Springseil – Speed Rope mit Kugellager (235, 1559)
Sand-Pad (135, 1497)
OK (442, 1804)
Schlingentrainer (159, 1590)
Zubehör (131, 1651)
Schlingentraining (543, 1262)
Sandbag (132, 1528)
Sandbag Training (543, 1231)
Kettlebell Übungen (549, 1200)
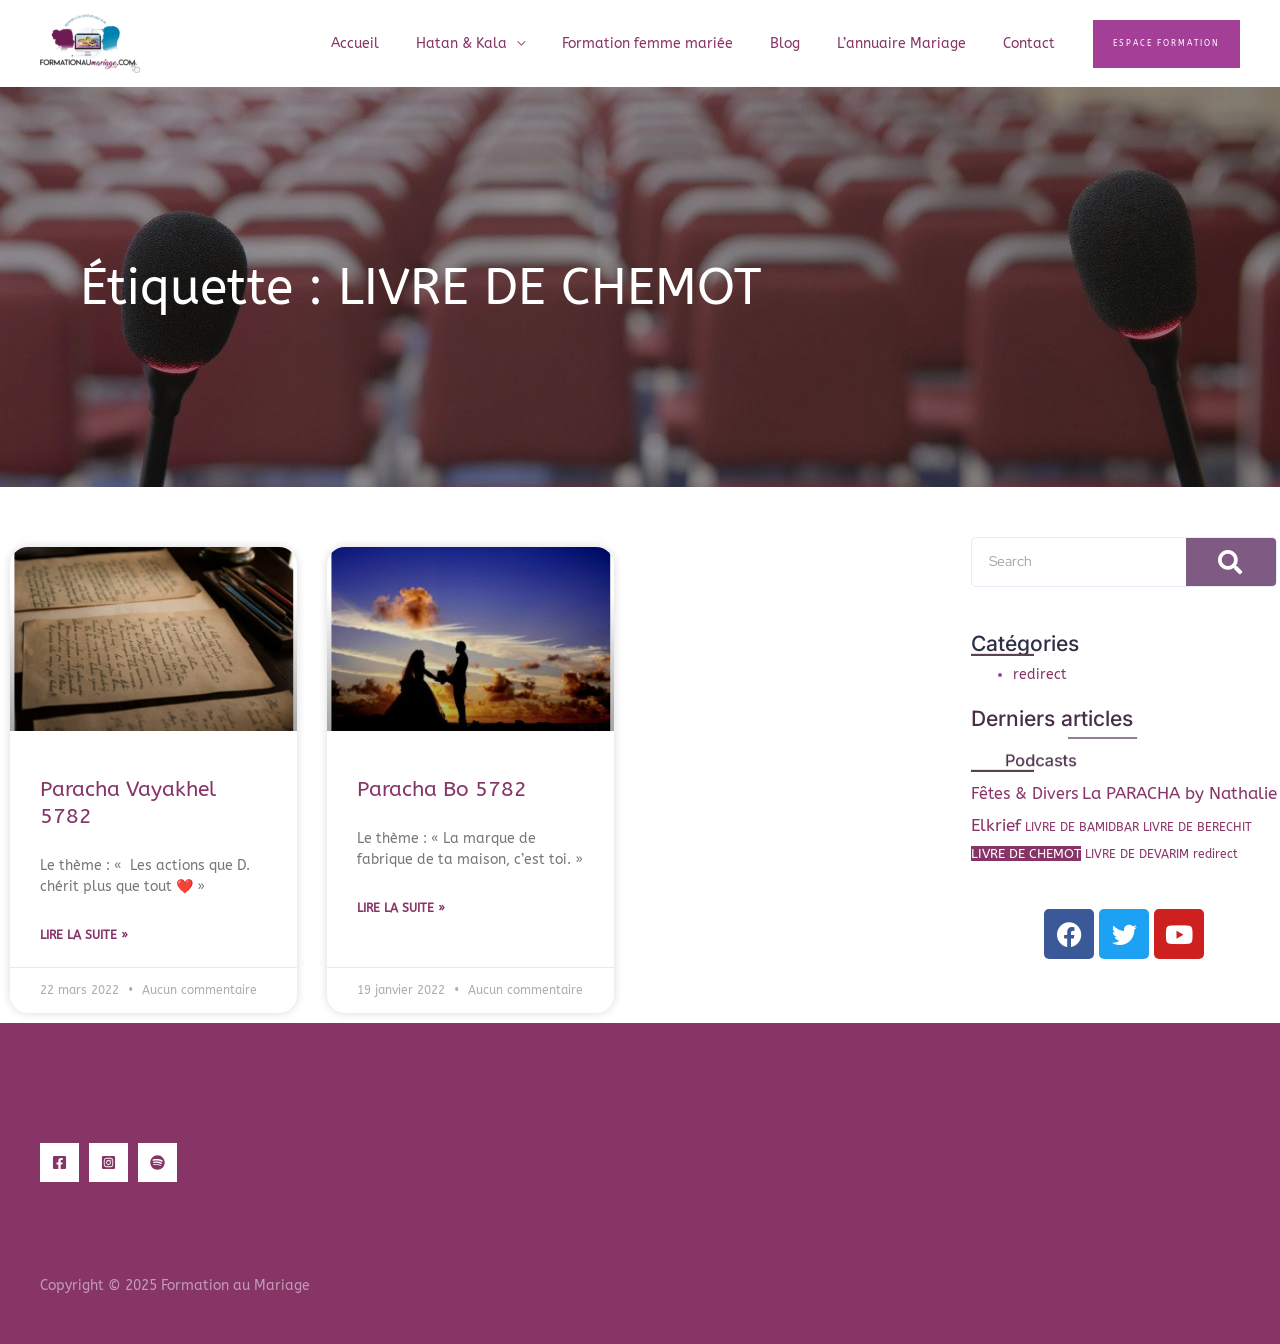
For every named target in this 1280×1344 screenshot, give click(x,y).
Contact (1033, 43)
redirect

--

**WHAT YOU ARE ASKED TO DO:** Print the listing exactly, minus any pictures.

**YOUR SOLUTION:**
Springseil – Speed Rope mit Kugellager (235, 1559)
Sand-Pad (135, 1497)
OK (442, 1804)
Schlingentrainer (159, 1590)
Zubehör (131, 1651)
Schlingentraining (543, 1262)
Sandbag (132, 1528)
Sandbag Training (543, 1231)
Kettlebell Übungen (549, 1200)
For every named target in this 1280×1344 screenshot, give click(x,y).
Contact (1033, 43)
redirect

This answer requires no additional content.